俺達が帝都を出発してから、既に五日が経過している。
五日……この数字だけを見れば、なかなか時間がかかっているのだが、実際はそんなことは無い。
本来は帝都リンドヴルムから、レイラのお父さんが領主を務める都市、イランダルまでは十数日はかかるのだから。
しかし俺達にはグラニが貸し出されており、そしてそのグラニは強靭な脚力と体力を持つという事で、この距離の移動をその程度の日数で行うことが出来たのであった。
だがまあ、ずっと馬車に揺られていても特にやることがないのでとても暇になる。
付属の窓から見える景色も、数時間も眺めていれば飽きるというものだ。
レイラの霊装神器による異空間収納の中にも、暇つぶしのための本の類があったのだが……それも、既に読み尽くしてしまったので、俺達はこうして話しに花を咲かせていた。

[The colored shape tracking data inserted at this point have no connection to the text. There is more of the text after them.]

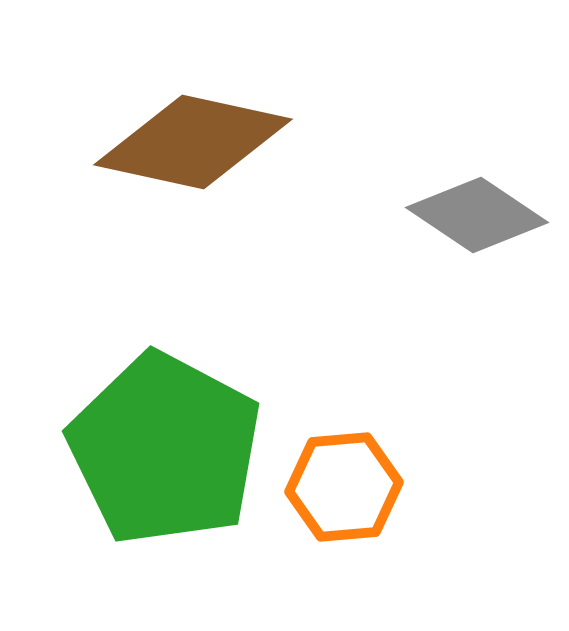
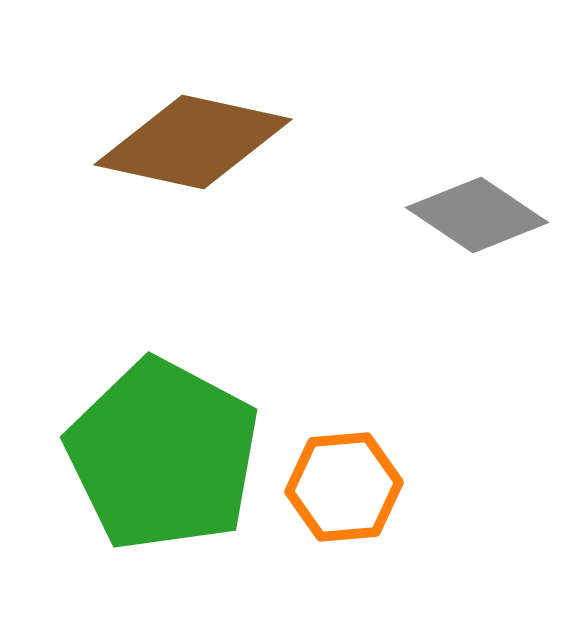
green pentagon: moved 2 px left, 6 px down
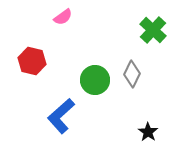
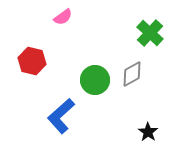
green cross: moved 3 px left, 3 px down
gray diamond: rotated 36 degrees clockwise
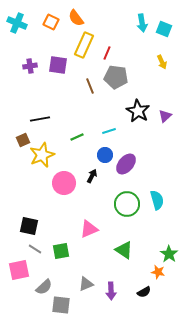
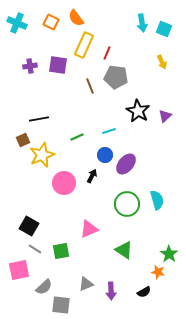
black line: moved 1 px left
black square: rotated 18 degrees clockwise
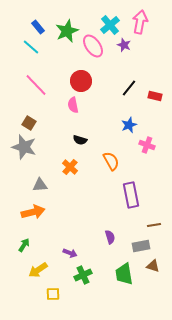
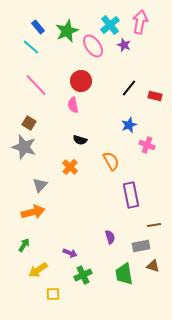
gray triangle: rotated 42 degrees counterclockwise
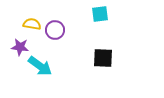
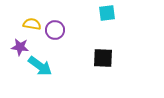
cyan square: moved 7 px right, 1 px up
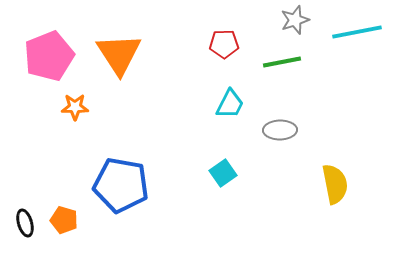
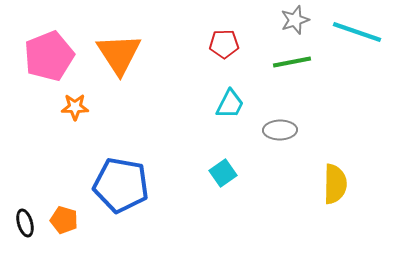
cyan line: rotated 30 degrees clockwise
green line: moved 10 px right
yellow semicircle: rotated 12 degrees clockwise
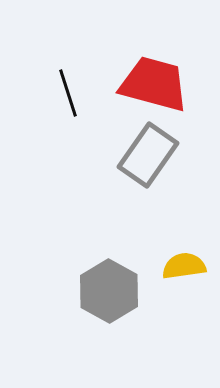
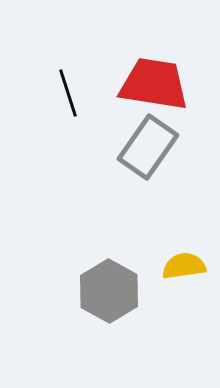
red trapezoid: rotated 6 degrees counterclockwise
gray rectangle: moved 8 px up
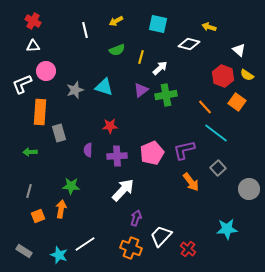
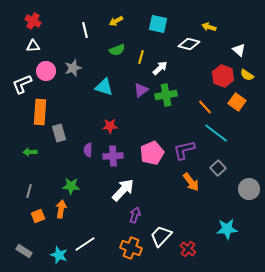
gray star at (75, 90): moved 2 px left, 22 px up
purple cross at (117, 156): moved 4 px left
purple arrow at (136, 218): moved 1 px left, 3 px up
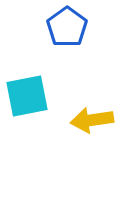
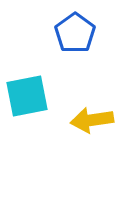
blue pentagon: moved 8 px right, 6 px down
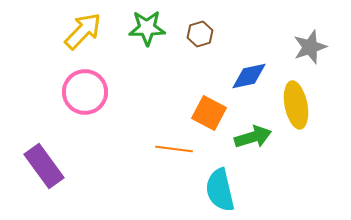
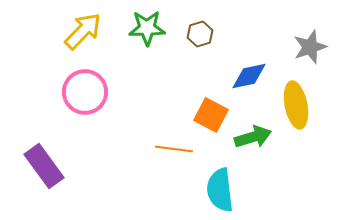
orange square: moved 2 px right, 2 px down
cyan semicircle: rotated 6 degrees clockwise
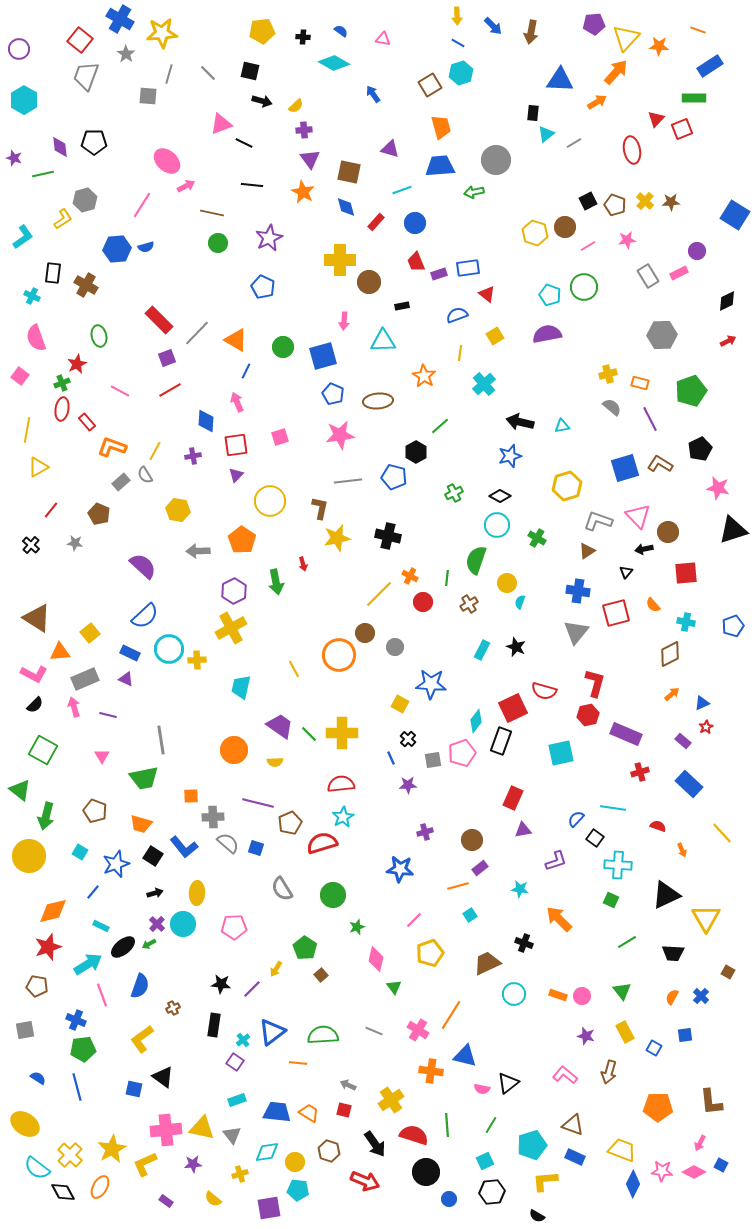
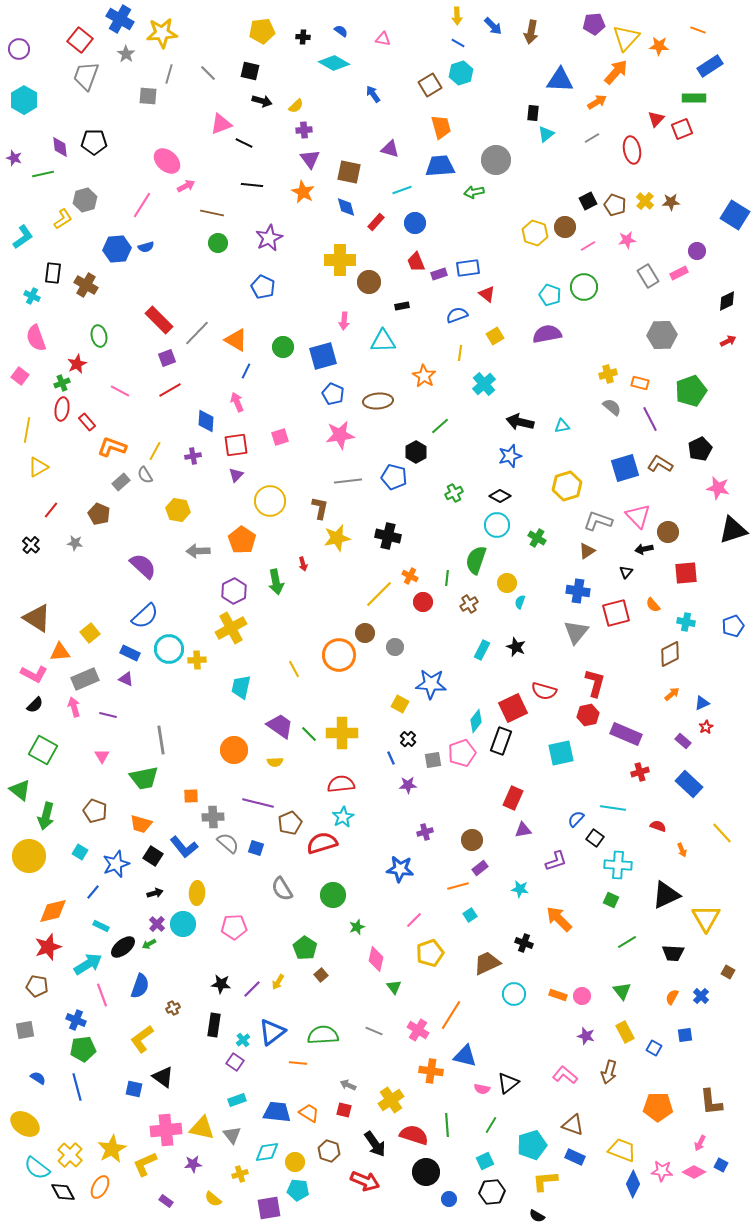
gray line at (574, 143): moved 18 px right, 5 px up
yellow arrow at (276, 969): moved 2 px right, 13 px down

そうして、先程でてきた話題がレイラの妹についての話であった。
俺には兄弟がいない──というか家族自体が居ない──ので、レイラのその話にはどこか憧れるものがあったのだ。
「……ん、カノンには兄弟はいるの?」
するとレイラはきょとんとした様子で、そんなことを聞いてくる。
どうやら今度は俺のことが気になったらしい。
「……いや、俺には兄弟はいないよ。……というか、そもそも血縁関係で繋がってる家族はいないんだ。父さんも母さんも、ね」
俺はもはや記憶には存在していない父さんと母さんのことを考えながらそう答える。
そして俺はどこか吹っ切れたような微笑を浮かべながらレイラを見ると……彼女は目を見開きながら、まるでしまったと言わんばかりの様子を見せた。
……一体どうしたのだろうか?
「あ…………その、ごめんなさい。私、カノンに嫌なことを聞いてしまった」
レイラは心底申し訳なさそうにこちらに頭を下げてきた。
あぁ……そう言うことか。
どうやらレイラは、俺に死んでしまった両親についてを聞いてしまった事を後悔しているらしい。
「別にレイラが謝ることじゃないさ。まあ、これが悪意があって聞いてきたなら、少し思うところはあったけど……別にそうじゃないだろ?」
というかそもそも俺には家族の記憶が全く無いので、前提として悲しいなどと思うことは無い。
まあ、これが、家族についての記憶や思い出が少しはあったのなら変わってくるのだろうが。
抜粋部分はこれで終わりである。